Corpus-based inquiry draws together data about words, people, and places, thus bringing the distributional hypothesis, homophily, and spatial autocorrelation into a productive new theoretical relation. Corpora identify that point of intersection between modalities that draws these notions together and reveals them to be variants of a single idea. Reasoning out from these premises, we might ask: What do we actually mean when we say two people, two places, or any two things are similar, except that we use similar words to describe them? What does it actually mean to say that two words are similar, except that they’re used by similar people in similar places when talking about similar things? By the end of the book, this will be my central argument: Corpora propose a measurable tautology between language and actuality that subjects the symbolic production of human experience to new forms of mathematical description. This tautology explains why corpus analysis works, why corpora have so much explanatory power, and why they provide so rich a source of evidence across so many research domains. I express this tautology with the phrase, Similar words tend to appear in documents with similar metadata.

The most difficult task facing cultural analytics, I believe, is to develop a body of quantitative theory and a general set of procedures for exploring this correspondence. For lack of a better name, I have taken to calling this nascent project literary mathematics. By that term I refer to a category of intellectual work at the center of cultural analytics that has received relatively little discussion. Not learning to code; learning the math. When commentators talk about “computational methods” in “digital humanities,” they’re usually talking about “tools”—about software that can be used to advance the extremely vague ambition of “finding patterns in the data.”³² But the most interesting and important aspects of such work relate only obliquely to the task of managing computer software. Instead, quantitative textual analysis involves sampling ideas from radically different disciplines and folding them into our own ways of thinking, such that we learn to see in our texts, not patterns, but structures that can be defined, described, and evaluated formally using mathematical expressions that name relations among textual parts. Literary mathematics is not a branch of mathematics; rather, it stretches like a loose and fragile cobweb across already existing and much sturdier branches—most importantly among them: graph theory, matrix algebra, and statistics. However, the phrase is also meant to suggest that there remains work to do. The theories and concepts we need aren’t already somehow given; we can’t take them for granted. The question of which quantitative models are appropriate for describing which textual phenomena remains very much open.

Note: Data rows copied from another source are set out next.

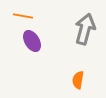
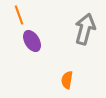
orange line: moved 4 px left, 1 px up; rotated 60 degrees clockwise
orange semicircle: moved 11 px left
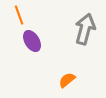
orange semicircle: rotated 42 degrees clockwise
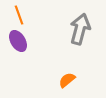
gray arrow: moved 5 px left
purple ellipse: moved 14 px left
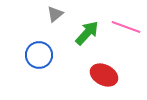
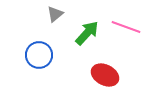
red ellipse: moved 1 px right
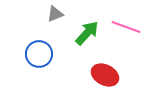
gray triangle: rotated 18 degrees clockwise
blue circle: moved 1 px up
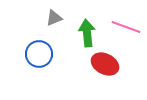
gray triangle: moved 1 px left, 4 px down
green arrow: rotated 48 degrees counterclockwise
red ellipse: moved 11 px up
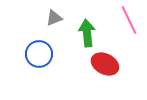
pink line: moved 3 px right, 7 px up; rotated 44 degrees clockwise
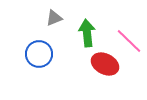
pink line: moved 21 px down; rotated 20 degrees counterclockwise
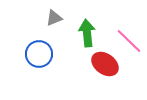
red ellipse: rotated 8 degrees clockwise
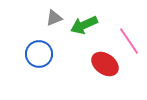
green arrow: moved 3 px left, 8 px up; rotated 108 degrees counterclockwise
pink line: rotated 12 degrees clockwise
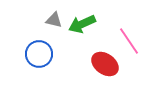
gray triangle: moved 2 px down; rotated 36 degrees clockwise
green arrow: moved 2 px left, 1 px up
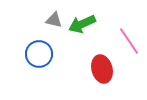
red ellipse: moved 3 px left, 5 px down; rotated 40 degrees clockwise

This book’s use of mathematics will have different stakes for different groups of scholars. The primary readers I mean to address are those in the field of cultural analytics, including people who might be hoping to learn or are merely curious. For experienced researchers in the field, the mathematical operations I’ll describe will all be familiar. In some places, my methods might even seem simple or willfully pared down to their basics. The chapters that follow will make no use of cutting-edge machine-learning algorithms. No topic modeling. No word-embedding models. No neural networks. No black boxes. That’s intentional. What’s needed for rigorous computational humanities research, I’ll argue, is not that it borrows methods from the vanguard of technological advancement, but things altogether more pedestrian: good corpora, accurate metadata, and a clear-eyed attention to their interrelation.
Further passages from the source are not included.